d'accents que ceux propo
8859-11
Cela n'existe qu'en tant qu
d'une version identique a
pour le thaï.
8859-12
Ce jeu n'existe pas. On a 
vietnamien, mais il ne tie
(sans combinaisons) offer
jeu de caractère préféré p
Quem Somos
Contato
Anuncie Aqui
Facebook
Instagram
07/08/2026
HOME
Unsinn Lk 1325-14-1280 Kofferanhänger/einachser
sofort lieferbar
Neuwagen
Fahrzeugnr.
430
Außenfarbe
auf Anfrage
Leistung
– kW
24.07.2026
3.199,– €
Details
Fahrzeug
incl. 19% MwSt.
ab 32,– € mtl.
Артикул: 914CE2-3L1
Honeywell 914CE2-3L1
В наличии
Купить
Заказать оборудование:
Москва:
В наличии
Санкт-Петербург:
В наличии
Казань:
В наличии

◆ ◆ ◆ ◆

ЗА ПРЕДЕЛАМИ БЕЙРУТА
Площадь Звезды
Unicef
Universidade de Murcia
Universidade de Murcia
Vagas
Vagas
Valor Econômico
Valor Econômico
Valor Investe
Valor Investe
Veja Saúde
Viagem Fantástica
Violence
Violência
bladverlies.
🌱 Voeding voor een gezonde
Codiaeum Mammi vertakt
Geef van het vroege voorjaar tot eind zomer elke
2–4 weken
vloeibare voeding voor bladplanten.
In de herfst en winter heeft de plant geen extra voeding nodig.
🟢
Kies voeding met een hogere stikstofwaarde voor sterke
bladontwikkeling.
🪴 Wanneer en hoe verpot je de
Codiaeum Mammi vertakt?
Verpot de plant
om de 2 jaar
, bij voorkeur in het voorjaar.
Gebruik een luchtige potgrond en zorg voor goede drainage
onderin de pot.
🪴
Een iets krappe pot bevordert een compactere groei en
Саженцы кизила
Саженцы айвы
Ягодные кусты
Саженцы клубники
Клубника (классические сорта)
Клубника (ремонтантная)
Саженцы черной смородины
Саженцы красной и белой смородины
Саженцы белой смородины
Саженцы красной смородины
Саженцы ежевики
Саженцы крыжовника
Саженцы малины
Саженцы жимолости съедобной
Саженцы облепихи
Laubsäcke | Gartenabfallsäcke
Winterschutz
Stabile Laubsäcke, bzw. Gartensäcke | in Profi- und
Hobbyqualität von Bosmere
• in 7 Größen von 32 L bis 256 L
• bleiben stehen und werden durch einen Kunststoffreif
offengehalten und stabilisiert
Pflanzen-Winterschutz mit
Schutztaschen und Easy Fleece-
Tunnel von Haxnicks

◆ ◆ ◆ ◆

Give back, word for word, only the lines above from the line holding "Саженцы облепихи" to the line holding "Tunnel von Haxnicks", both included.

### EXERCISE RESULT
Саженцы облепихи
Laubsäcke | Gartenabfallsäcke
Winterschutz
Stabile Laubsäcke, bzw. Gartensäcke | in Profi- und
Hobbyqualität von Bosmere
• in 7 Größen von 32 L bis 256 L
• bleiben stehen und werden durch einen Kunststoffreif
offengehalten und stabilisiert
Pflanzen-Winterschutz mit
Schutztaschen und Easy Fleece-
Tunnel von Haxnicks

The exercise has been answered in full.